Ничего не отвечаю и прошу высадить меня на углу. Просьба выполняется. Леди Б. машет шоферу, чтобы ехал дальше, но тут же снова его останавливает, высовывается из окна и говорит, что может узнать насчет самых недорогих пансионов, если я хочу. Я не хочу, и мы наконец расстаемся.
Неожиданно предаюсь мелодраматической фантазии о том, как «бентли» врезается в огромный автобус и расщепляется на атомы. Разрешаю шоферу улизнуть невредимым, судьба же леди Б. остается неизвестной вследствие твердо усвоенного с раннего детства постулата о том, что желать смерти другому – Зло. Впрочем, не считаю, что серьезные телесные повреждения вплоть до увечий подпадают под этот случай, но вся эта тема бесполезна, и лучше про нее забыть.

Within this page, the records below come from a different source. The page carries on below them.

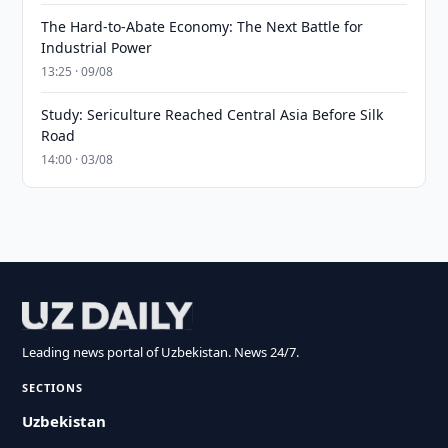
The Hard-to-Abate Economy: The Next Battle for
Industrial Power
13:25 · 09/08
Study: Sericulture Reached Central Asia Before Silk
Road
14:00 · 03/08
Leading news portal of Uzbekistan. News 24/7.
SECTIONS
Uzbekistan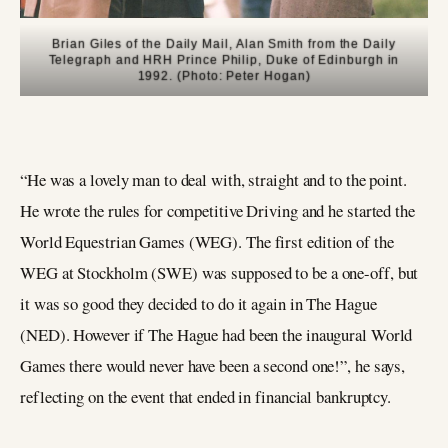
Brian Giles of the Daily Mail, Alan Smith from the Daily
Telegraph and HRH Prince Philip, Duke of Edinburgh in
1992. (Photo: Peter Hogan)
“He was a lovely man to deal with, straight and to the point.
He wrote the rules for competitive Driving and he started the
World Equestrian Games (WEG). The first edition of the
WEG at Stockholm (SWE) was supposed to be a one-off, but
it was so good they decided to do it again in The Hague
(NED). However if The Hague had been the inaugural World
Games there would never have been a second one!”, he says,
reflecting on the event that ended in financial bankruptcy.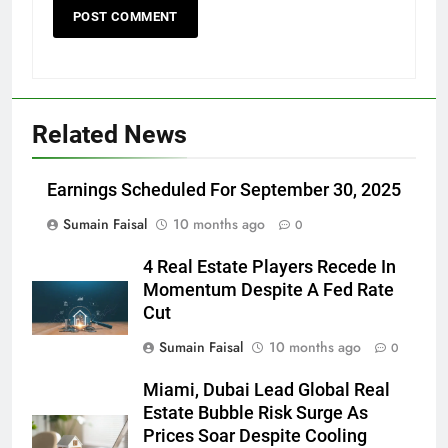
Related News
Earnings Scheduled For September 30, 2025
Sumain Faisal
10 months ago
0
4 Real Estate Players Recede In
Momentum Despite A Fed Rate
Cut
Sumain Faisal
10 months ago
0
Miami, Dubai Lead Global Real
Estate Bubble Risk Surge As
Prices Soar Despite Cooling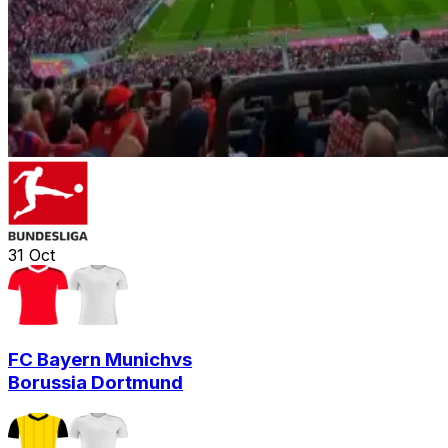
31
Oct
FC Bayern Munich
vs
Borussia Dortmund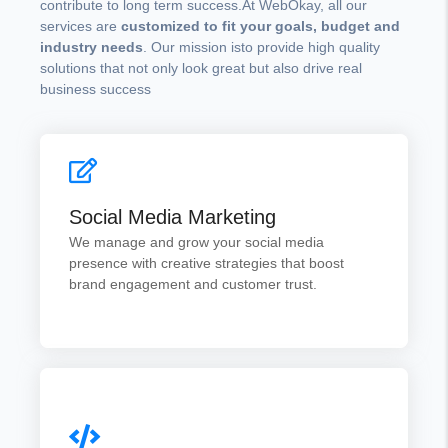
contribute to long term success.At WebOkay, all our
services are
customized to fit your goals, budget and
industry needs
. Our mission isto provide high quality
solutions that not only look great but also drive real
business success
Social Media Marketing
From content creation to campaign management
Social Media Marketing
we help your brand connect with the right
audience.
We manage and grow your social media
presence with creative strategies that boost
brand engagement and customer trust.
Get Quotes
Web Development
From simple business sites to complex ecommerce
platforms our websites are designed to be visually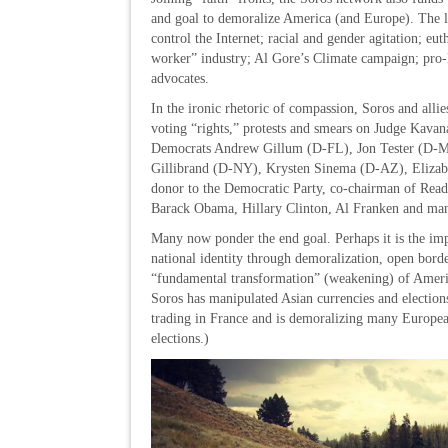
and goal to demoralize America (and Europe). The lis
control the Internet; racial and gender agitation; eu
worker” industry; Al Gore’s Climate campaign; pro-Pal
advocates.
In the ironic rhetoric of compassion, Soros and alli
voting “rights,” protests and smears on Judge Kava
Democrats Andrew Gillum (D-FL), Jon Tester (D-M
Gillibrand (D-NY), Krysten Sinema (D-AZ), Eliza
donor to the Democratic Party, co-chairman of Read
Barack Obama, Hillary Clinton, Al Franken and man
Many now ponder the end goal. Perhaps it is the impos
national identity through demoralization, open bor
“fundamental transformation” (weakening) of America
Soros has manipulated Asian currencies and elections
trading in France and is demoralizing many Europea
elections.)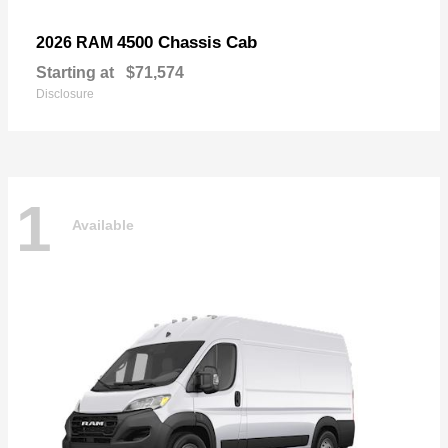
4500 Chassis Cab
2026 RAM
Starting at
$71,574
Disclosure
1
Available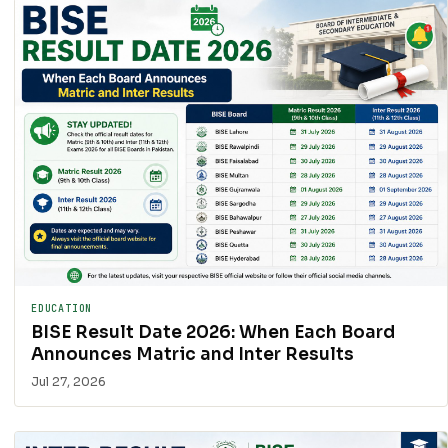
EDUCATION
BISE Result Date 2026: When Each Board
Announces Matric and Inter Results
Jul 27, 2026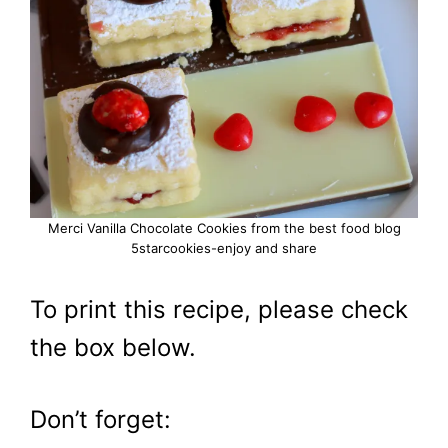
Merci Vanilla Chocolate Cookies from the best food blog
5starcookies-enjoy and share
To print this recipe, please check
the box below.
Don’t forget: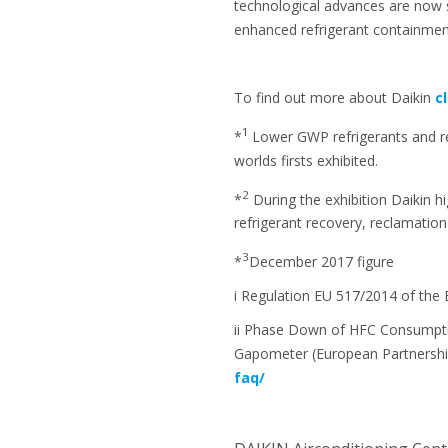
technological advances are now 
enhanced refrigerant containment
To find out more about Daikin
c
1
*
Lower GWP refrigerants and r
worlds firsts exhibited.
2
*
During the exhibition Daikin h
refrigerant recovery, reclamation
3
*
December 2017 figure
i Regulation EU 517/2014 of the 
ii Phase Down of HFC Consumptio
Gapometer (European Partnershi
faq/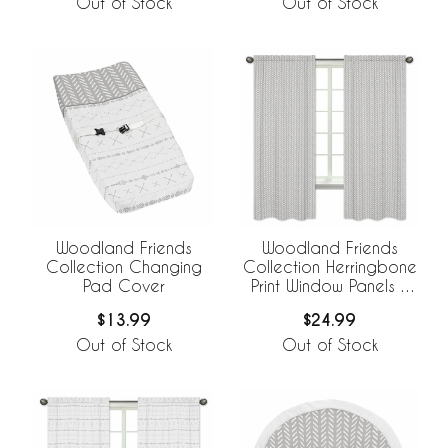
Out of Stock
Out of Stock
Woodland Friends
Woodland Friends
Collection Changing
Collection Herringbone
Pad Cover
Print Window Panels -
Set of 2
$13.99
$24.99
Out of Stock
Out of Stock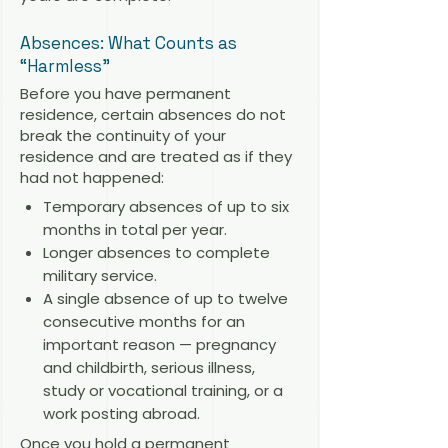
Absences: What Counts as
“Harmless”
Before you have permanent
residence, certain absences do not
break the continuity of your
residence and are treated as if they
had not happened:
Temporary absences of up to six
months in total per year.
Longer absences to complete
military service.
A single absence of up to twelve
consecutive months for an
important reason — pregnancy
and childbirth, serious illness,
study or vocational training, or a
work posting abroad.
Once you hold a permanent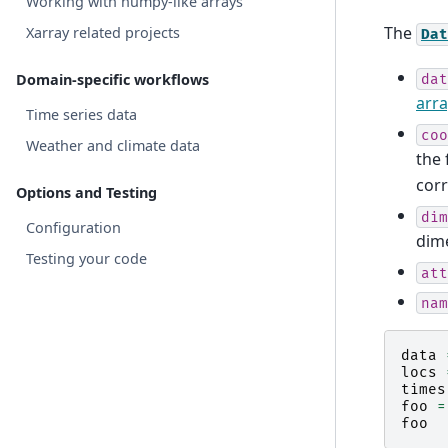
Working with numpy-like arrays
The
Xarray related projects
Dat
Domain-specific workflows
dat
arra
Time series data
coo
Weather and climate data
the 
corr
Options and Testing
dim
Configuration
dim
Testing your code
att
nam
data
locs
times
foo
=
foo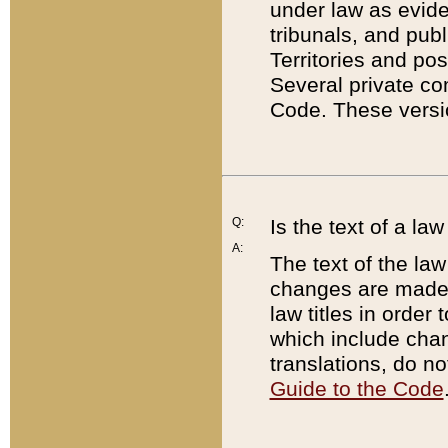
under law as eviden
tribunals, and publ
Territories and po
Several private co
Code. These versio
Q:
Is the text of a l
A:
The text of the law
changes are made i
law titles in orde
which include chan
translations, do n
Guide to the Code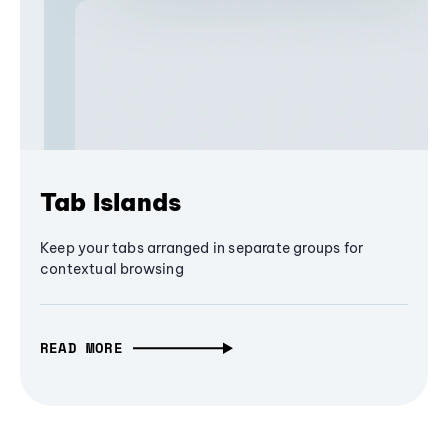
Tab Islands
Keep your tabs arranged in separate groups for
contextual browsing
READ MORE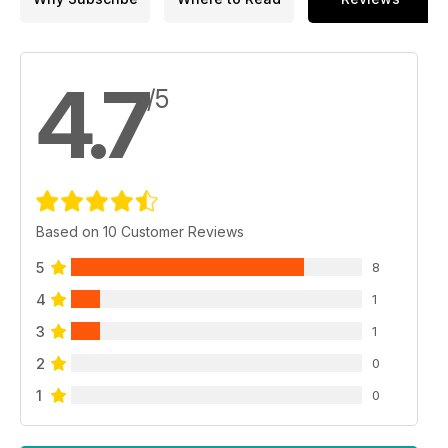
4.7
/5
Based on 10 Customer Reviews
5
8
4
1
3
1
2
0
1
0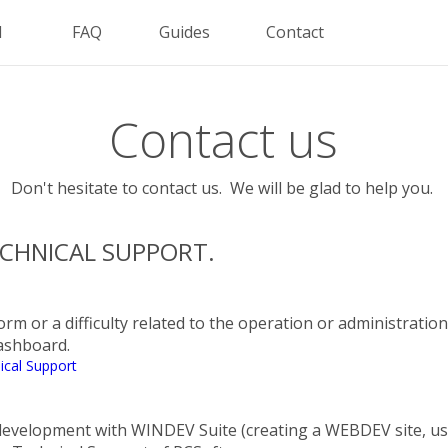
d
FAQ
Guides
Contact
Contact us
Don't hesitate to contact us. We will be glad to help you.
CHNICAL SUPPORT.
orm or a difficulty related to the operation or administratio
dashboard.
ical Support
e development with WINDEV Suite (creating a WEBDEV site, 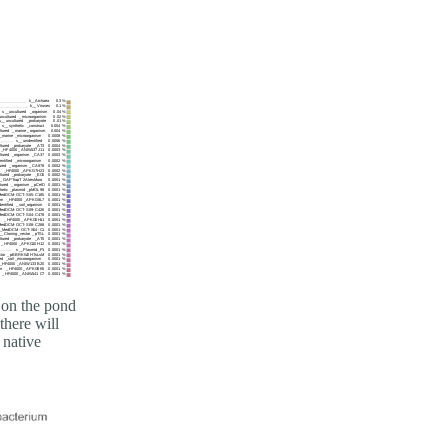
 on the pond
there will
 native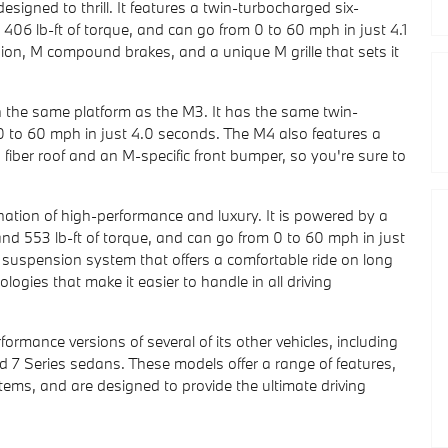
igned to thrill. It features a twin-turbocharged six-
06 lb-ft of torque, and can go from 0 to 60 mph in just 4.1
on, M compound brakes, and a unique M grille that sets it
the same platform as the M3. It has the same twin-
0 to 60 mph in just 4.0 seconds. The M4 also features a
fiber roof and an M-specific front bumper, so you're sure to
nation of high-performance and luxury. It is powered by a
nd 553 lb-ft of torque, and can go from 0 to 60 mph in just
 suspension system that offers a comfortable ride on long
logies that make it easier to handle in all driving
ormance versions of several of its other vehicles, including
d 7 Series sedans. These models offer a range of features,
tems, and are designed to provide the ultimate driving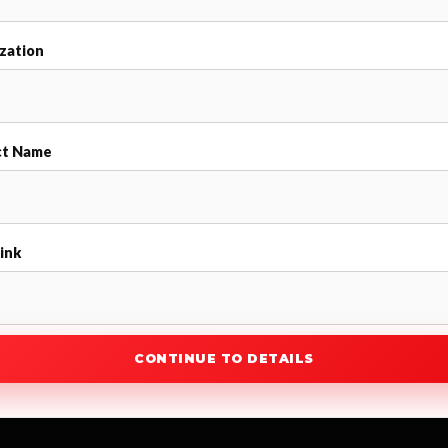
zation
ct Name
ink
CONTINUE TO DETAILS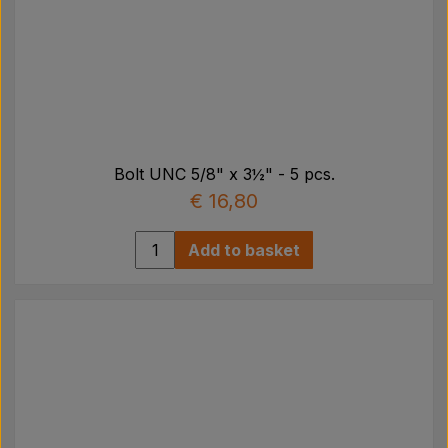
Bolt UNC 5/8" x 3½" - 5 pcs.
€ 16,80
Add to basket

14 июля. Вопрос о том, какие книги взять с собой за границу, остается нерешенным до позднего вечера. Роберт недоумевает, зачем их вообще брать. Вики засовывает на самое дно чемодана свои любимые «Les Malheurs de Sophie»[148], которые позже Мадемуазель с некоторым трудом оттуда извлекает. Наконец решаю, что возьму «Крошку Доррит»[149], «Венок из ромашек»[150], а в карман жакета положу «Джейн Эйр». Предпочла бы быть человеком, который не расстается с томиком Китса[151] или даже Джейн Остин, но пока достичь такого уровня не удалось.
15 июля. NB. Перед отъездом напомнить Роберту, что Глэдис нужно заплатить жалованье в субботу. Распорядиться насчет генеральной уборки в моей комнате. И насчет прачечной. Сказать Мадемуазель про зубы Вики, гликотимолин[152], про то, что Хелен Уиллс нельзя пускать на кровать, и про подкладку чесучового плаща. Написать мяснику. Вымыть голову.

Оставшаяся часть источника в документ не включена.